WTOP Exclusive: MTA keeps 2 ICC commuter bus routes off chopping block

COLUMBIA, Md. – A month after riders came out in large numbers to a series of meetings to protest eliminating three Intercounty Connector commuter buses, WTOP has learned two of the routes have been saved.

Route 202 from Gaithersburg to Fort Meade and Route 203 from Columbia to the National Naval Medical Center and the National Institutes of Health will remain, but Route 205 from College Park to the Shady Grove Life Sciences Center in Gaithersburg will be cut on Aug. 1.

“We are truly grateful for the input we received from commuters, elected officials and transit advocates,” Robert Smith, administrator of the Maryland Transit Administration, says in a statement.

“They took time out of their busy schedules to voice their interest in keeping key ICC Commuter Bus routes, and we heard them. The MTA will maintain the service on Routes 202 and 203 and work with Fort Meade, Walter Reed Medical Center, National Institutes of Health (NIH) and our riders to attract new passengers to the service.”

Another MTA official tells WTOP the administration felt the impact of the large turnout and heard loud and clear that people wanted the two buses to remain.

“It’s really nice when government is responsive. It’s delightful to know that you can put in your comment and have it be heard. Clearly that’s what happened here,” says Alfred Yergey of Columbia, who rides Route 202.

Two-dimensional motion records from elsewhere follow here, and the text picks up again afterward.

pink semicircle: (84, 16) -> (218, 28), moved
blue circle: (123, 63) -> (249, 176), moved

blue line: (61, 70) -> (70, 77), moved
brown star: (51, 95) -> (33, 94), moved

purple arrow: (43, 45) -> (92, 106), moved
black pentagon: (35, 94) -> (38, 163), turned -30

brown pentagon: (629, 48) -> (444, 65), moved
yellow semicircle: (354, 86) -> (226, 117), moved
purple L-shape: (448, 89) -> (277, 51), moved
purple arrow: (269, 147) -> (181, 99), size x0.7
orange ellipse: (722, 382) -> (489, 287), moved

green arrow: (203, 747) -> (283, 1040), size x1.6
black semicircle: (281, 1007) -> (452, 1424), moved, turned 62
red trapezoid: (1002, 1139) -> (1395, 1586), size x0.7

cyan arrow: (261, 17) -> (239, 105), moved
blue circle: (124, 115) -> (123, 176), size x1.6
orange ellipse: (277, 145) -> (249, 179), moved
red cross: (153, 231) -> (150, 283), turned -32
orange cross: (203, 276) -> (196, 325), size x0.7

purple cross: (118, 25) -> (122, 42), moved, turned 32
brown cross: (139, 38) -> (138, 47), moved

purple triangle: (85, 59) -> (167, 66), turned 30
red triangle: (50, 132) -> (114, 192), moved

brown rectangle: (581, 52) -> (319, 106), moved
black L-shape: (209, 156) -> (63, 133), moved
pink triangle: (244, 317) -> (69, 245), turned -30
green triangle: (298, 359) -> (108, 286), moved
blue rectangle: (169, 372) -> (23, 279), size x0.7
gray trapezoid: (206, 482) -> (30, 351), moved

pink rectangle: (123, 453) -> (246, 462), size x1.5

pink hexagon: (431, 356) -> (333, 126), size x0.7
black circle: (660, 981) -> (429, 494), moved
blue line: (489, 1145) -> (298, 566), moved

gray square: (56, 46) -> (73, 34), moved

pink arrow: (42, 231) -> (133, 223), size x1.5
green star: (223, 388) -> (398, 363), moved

The MTA also will make changes to Route 202 and 203 to eliminate the midday service and replace it with enhanced afternoon service to help workers at the National Naval Medical Center, NIH and Fort Meade better meet their work schedules. Officials will add a 5:10 p.m. bus on Route 203 from Bethesda as part of the upgrade, according to an email obtained by WTOP from the agency to public officials and riders.

MTA officials also admit they can do a better job at marketing the routes and say they will redouble their efforts to get the word out to commuters. According to the MTA email, the agency will reach out to Fort Meade, the Walter Reed National Military Medical Center, the National Institutes of Health and riders to “market the ICC Commuter Bus routes in an effort to attract new passengers to the service.”

“I am very pleased with the outcome, and the show of solidarity of the ridership to help MTA make an informed decision,” says Todd Myrick, who commutes on Route 202 to the National Institutes of Health each weekday. “I think this is a major win for all parties, and look forward to riding the bus for many years to come.”

As WTOP reported in June, riders were worried about how eliminating the buses would lengthen their commutes. Several of them told WTOP it would have added an hour or two each day because Metro and MARC are not as reliable and don’t offer the same direct routes as the ICC buses.

Montgomery County Base Realignment and Closure (BRAC) Coordinator Phil Alperson remained in close touch with MTA officials during the decision-making process and told WTOP he was optimistic that keeping bus routes would be considered.

“Traffic is already bad on 355 in Bethesda and along 270 getting to Gaithersburg. That’s why our county supports proposals to get people to use mass transit options,” Alperson said in June.

Rockville Pike/Md. 355 is one of the busiest roads in Montgomery County during the work week. The issue has been exacerbated with the BRAC move of thousands of employees to the new Walter Reed at the National Naval Medical Center in Bethesda.

MTA officials say Route 205 will be discontinued because there wasn’t enough demand to justify the continuation of the service. The average trip only had two riders and few people turned out to a public hearing in College Park on the proposal last month.

A one-way ticket on Route 202 and Route 203 costs $5.00, although MTA offers monthly passes for commuters at a discounted rate.